Entertainment Magazine

Suspicion

Posted on the 11 January 2016 by Christopher Saunders

Suspicion

"If you're going to kill someone, do it simply."

Alfred Hitchcock undertook Suspicion (1941) as a break from David O. Selznick's domineering supervision. The film was a hit, winning Joan Fontaine a Best Actress Oscar, and remains a favorite for many Hitchcock fans. But it's one of his most problematic films, the studio-enforced ending emblematic of deeper flaws.
Lina McLaidlaw (Joan Fontaine) marries ne'er-do-well Johnnie Aysgarth (Cary Grant), against the wishes of her family. Lina finds Johnnie an irresponsible layabout, frittering money on gambling and absurd real estate schemes. When a business deal with Johnnie's friend Beaky (Nigel Bruce) goes south, Lina becomes afraid that Johnnie's more than just a cad - she suspects he's plotting her demise.
Patrick McGilligan half-jokingly suggests that Suspicion is Hitchcock remaking Rebecca without Selznick. Besides Joan Fontaine, there are similarities in wives absorbed by their husband's dark pasts. Suspicion's romance seems flimsier: Lina rushes after Johnnie after hearing her mother (Dame May Whitty) call her a spinster, and she's surprised when Johnnie isn't the man of her dreams? His vices and compulsive lying cause tension, yet they remain in love because the plot requires.
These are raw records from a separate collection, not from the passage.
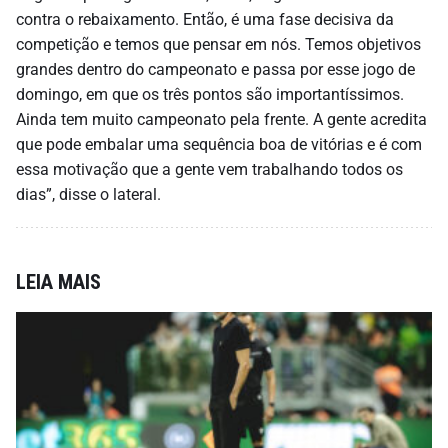
contra o rebaixamento. Então, é uma fase decisiva da
competição e temos que pensar em nós. Temos objetivos
grandes dentro do campeonato e passa por esse jogo de
domingo, em que os três pontos são importantíssimos.
Ainda tem muito campeonato pela frente. A gente acredita
que pode embalar uma sequência boa de vitórias e é com
essa motivação que a gente vem trabalhando todos os
dias”, disse o lateral.
LEIA MAIS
It's silly melodrama, but no worse than many Hollywood films.
The problem is that Suspicion never sells us on its central idea. Johnnie's a glad-handing gold-digger, lazy but hardly homicidal. It's a leap from losing gambling money and pawning family heirlooms to murder. Worse, Lina's suspicion comes from on Johnnie's fondness for mystery novels and a game of anagrams! A creative filmmaker could easily frame Lina as delusional, but Hitchcock gives us a half-baked guessing game, inserting clues then waving them away.
Suspicion
Even so, Suspicion snaps to life in the second half. Hitchcock's interesting touches come here: Harry Stradling Sr.'s brooding photography, casting Johnnie as darkness entering the home; the glowing glass of "poisoned" milk. There's Auriol Lee as a mystery writer who "always thinks of my murderers as heroes," an amusing touch. Suspicion nonetheless remains an Idiot Plot, where the story could be resolved by two characters sitting down and chatting. Unfortunately, that's exactly what happens.
Hitchcock always bemoaned RKO's demanding a happy ending, afraid of alienating audiences and eroding Cary Grant's image. Yet Hitchcock's preferred conclusion seems worse: Lina would passively accept death, drinking Johnnie's poison while sending a letter to alert the authorities. It's a catch-22: if Johnnie's a villain, the story's obvious. If he's innocent, it's been a waste of time. Always fuzzy on plot, Hitchcock nonetheless usually avoided such easy traps.
No one complains about Suspicion's stars. Joan Fontaine's award-winning performance gives her a variant on Rebecca's Mrs. DeWinter, bewildered, trapped but a tad more assertive. Cary Grant shifts from charmer to menacing figure with remarkable ease. Hitchcock casts character roles well, with Cecil Hardwicke and Dame May Whitty as Lina's parents, Nigel Bruce as the idiot Beaky, and a walk-on for Leo G. Carroll.
Auteurists often present Suspicion as a masterwork mutilated by a brainless studio. But the project's deeply flawed in ways that even an ideal ending couldn't resolve. Suspicion is minor Hitchcock, a decent idea badly handled.